What to do: Extract all lines from the data beneath that include the word "Rouge".

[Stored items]
::::::::::
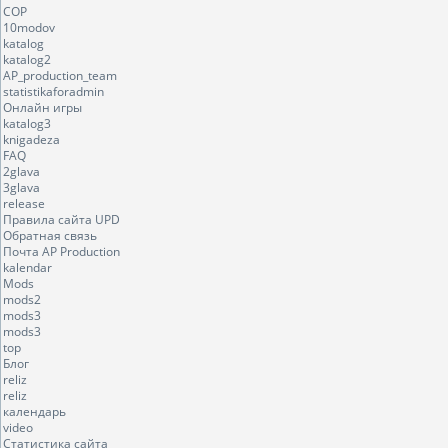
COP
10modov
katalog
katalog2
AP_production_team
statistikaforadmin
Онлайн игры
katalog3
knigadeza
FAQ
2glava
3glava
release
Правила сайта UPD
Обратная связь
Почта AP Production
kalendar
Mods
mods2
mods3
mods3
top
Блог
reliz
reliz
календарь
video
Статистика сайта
::::::::::
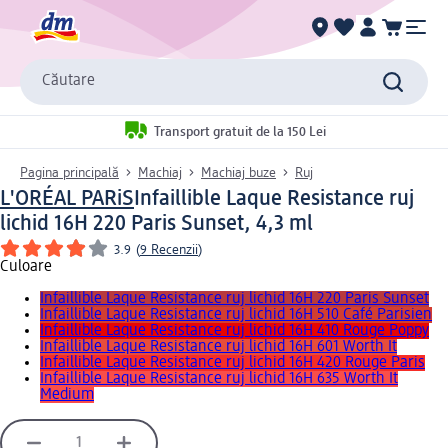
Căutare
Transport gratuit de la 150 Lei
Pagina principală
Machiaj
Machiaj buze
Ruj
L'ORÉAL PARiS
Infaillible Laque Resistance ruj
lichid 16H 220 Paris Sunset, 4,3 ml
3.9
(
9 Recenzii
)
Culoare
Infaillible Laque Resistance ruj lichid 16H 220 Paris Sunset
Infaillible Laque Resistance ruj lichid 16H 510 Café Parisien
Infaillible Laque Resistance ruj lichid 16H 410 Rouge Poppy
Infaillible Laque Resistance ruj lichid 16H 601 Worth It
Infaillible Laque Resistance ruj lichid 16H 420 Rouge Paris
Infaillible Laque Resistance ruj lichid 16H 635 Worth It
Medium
::::::::::
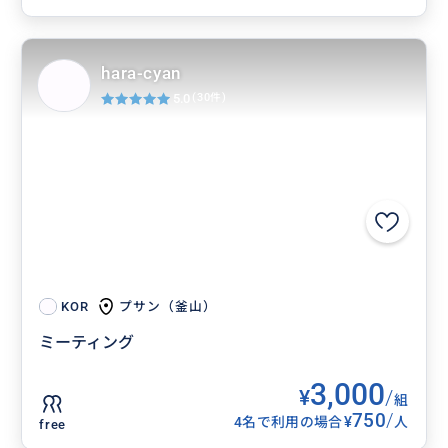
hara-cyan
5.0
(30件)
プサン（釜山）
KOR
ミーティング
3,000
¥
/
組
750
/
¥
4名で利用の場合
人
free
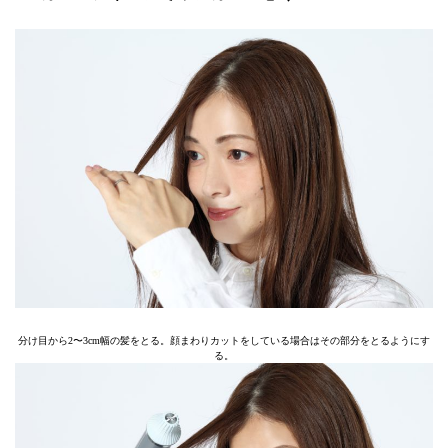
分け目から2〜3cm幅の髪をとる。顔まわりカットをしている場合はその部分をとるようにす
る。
::::::::::
Result:
Infaillible Laque Resistance ruj lichid 16H 410 Rouge Poppy
Infaillible Laque Resistance ruj lichid 16H 420 Rouge Paris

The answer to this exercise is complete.